17 Eylül 2021

Göce Tarhanası

     Çekildi, elendi, savruldu; ama göce ile işimiz bitmedi. Akdolma nedir ki, onun asıl zorlu görevi yeni başlıyor. 

    Anıtkaya'da tarhanaya "taharna" derler. Farklılık sadece söyleyişte değil, ürünün kendisindedir. Bizim taharnanın ana malzemesi göce-yoğurttur, bu yüzden göce taharnası deniyor. Hazırlanan göcenin büyük kısmı bunun için kullanılır.

    Tozundan ve küçük parçalarından arındırılan iri göce, yaz boyu kesede süzülüp neredeyse sıfır su haldeki yoğurda boca edilir. Bir hamur teknesinde bu karışım iyice yoğurulur, ta ki kabuksuz göce kırıklarının içine yoğurt nüfuz edebilsin. Yoğurma işleminin sonlarına doğru kurutulmuş minik kekik yapraklarıyla oğculanmış nane katılır. En sonunda da kurutulmuş kırmızı acı biber parçaları eklenerek taharna karma bitirilir. Çocuk kafası büyüklüğünde topak haline getirilip dinlenmeye bırakılır. Şu haliyle, kirli beyaz bir topun üzerinde gri-siyah minik benekler varmış gibi bir görüntü arzeder. Tabi bir de pek seyrek kızıl, büyük benekler.

    Bazıları taze karılmış tarhanadan alıp yemeyi pek sever. O lezzetli gölleden sonra böyle şeyler yemek bana pek akıllıca gelmezdi.

    Taharna garıldı amma henüz hazır değil. Kurutulması lazım. Teknedeki topaklar dinlendikten sonra ufalanarak bir yaygıya serilir. Bu tam ufalama değildir, ceviz büyüklüğünde küçük topeçler halinde olmasına dikkat edilir. Bilmiyorum; ama bunun da mantıklı bir sebebi vardır mutlaka. Güneşte 1 saat kadar bekletildikten sonra gölgeye alınır.
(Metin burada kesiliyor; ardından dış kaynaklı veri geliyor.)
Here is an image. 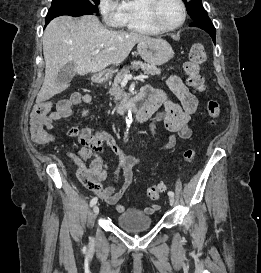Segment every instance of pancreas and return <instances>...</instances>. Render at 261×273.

Kurumaya kapalı alanda, güneşten uzakta devam edecektir. Gölgede tam kuruma günlerce süreceği için toz toprak karışmasın diye kapalı alana alınması tamam. Lakin asıl sebep bu değil, tarhanayı gölgede kurutmanın başka bir gerekçesi olmalı. Asırların tecrübesiyle pekişmiş bir işlem var ortada.

    Kurutulan tarhana bir keseye konulur. Bir yıl boyunca yenecek olan bu gıdayı saklamanın en uygun yolu böyle bulunmuş. Günümüzde bile tarhana bol bulunan poşete konulmuyor.

    Çaylı kahvaltı adetinin bilinmediği devirde sabah yiyeceği taharna çorbasıydı. Bir avuç taharna azıcık ıslatılıp yumuşaması beklenir sonra su ilave ederek ocağa konurdu. O tıkırdayıp karıştırıldıkça odayı dolduran kekik-nane kokusu arasında ben, havan içindeki birkaç çiye samırsağın üzerine tuz atar, döğeçle onları bir güzel benzetirdim. Araya sarımsak kokusunun da sıkıştırıldığı bulunmaz lezzete kaşık çalardık. Kendi çağından uzakta bugünleri yaşamak zorunda kalan bir ihtiyar "Taharniye ekmek doğrameyince garnım doymuyo" demişti.

    Bir yıl yetsin diye hazırlanır; ama genelde erken biter tarhana. O vakit göce-yoğurt ikilisiyle hemen "bi bişirimlik" taharna karılır. Karılır, ama artık onun adı tarhana değil "tooga"dır. "Toyga" diyenler de doğru söylüyor, doyurucudur çünkü. Kurutmaya vakit de lüzum da yoktur, taze taze pişirilir.